WHAT YOU WILL DO:
Of the lines below, report only those that contain "रमहर".

PROVIDED DATA:
-*-
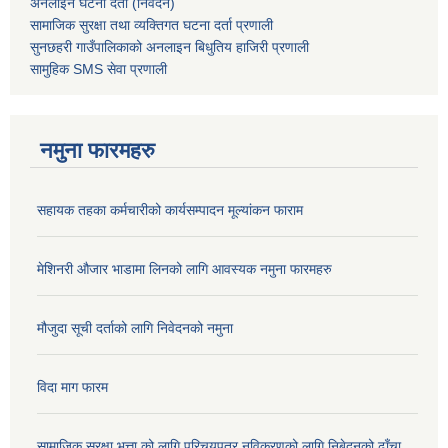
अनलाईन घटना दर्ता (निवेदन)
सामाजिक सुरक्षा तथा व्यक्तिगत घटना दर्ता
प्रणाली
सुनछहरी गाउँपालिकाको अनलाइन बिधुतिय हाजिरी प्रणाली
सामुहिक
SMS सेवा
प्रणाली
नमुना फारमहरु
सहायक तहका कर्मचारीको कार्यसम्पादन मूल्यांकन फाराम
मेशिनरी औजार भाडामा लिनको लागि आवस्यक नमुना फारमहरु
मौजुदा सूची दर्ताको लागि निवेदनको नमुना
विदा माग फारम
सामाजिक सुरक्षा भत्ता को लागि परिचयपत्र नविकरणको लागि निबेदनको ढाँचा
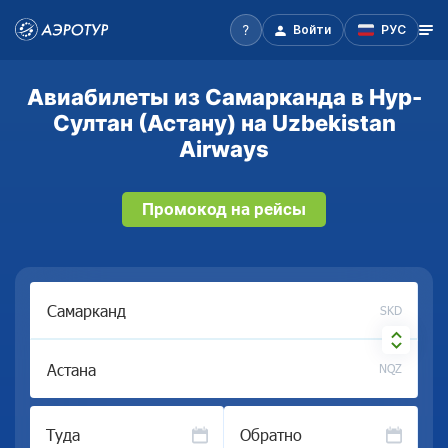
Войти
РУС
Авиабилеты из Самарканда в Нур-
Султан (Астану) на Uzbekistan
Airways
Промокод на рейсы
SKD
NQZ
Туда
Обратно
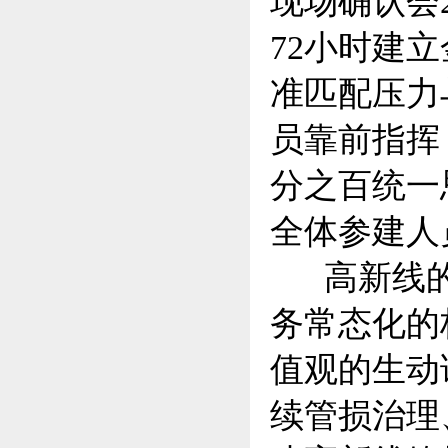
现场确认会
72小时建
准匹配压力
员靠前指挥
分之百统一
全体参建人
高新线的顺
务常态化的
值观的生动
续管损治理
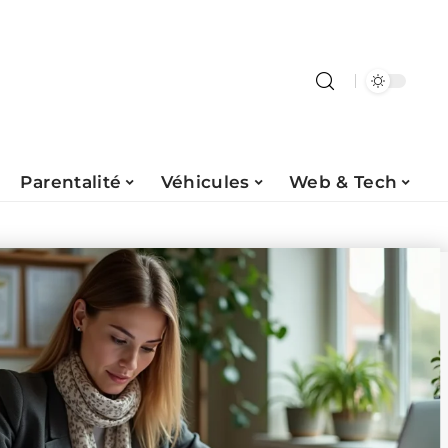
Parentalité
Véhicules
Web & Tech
-*-
YOUR RESPONSE:
नमुना फारमहरु
मेशिनरी औजार भाडामा लिनको लागि आवस्यक नमुना फारमहरु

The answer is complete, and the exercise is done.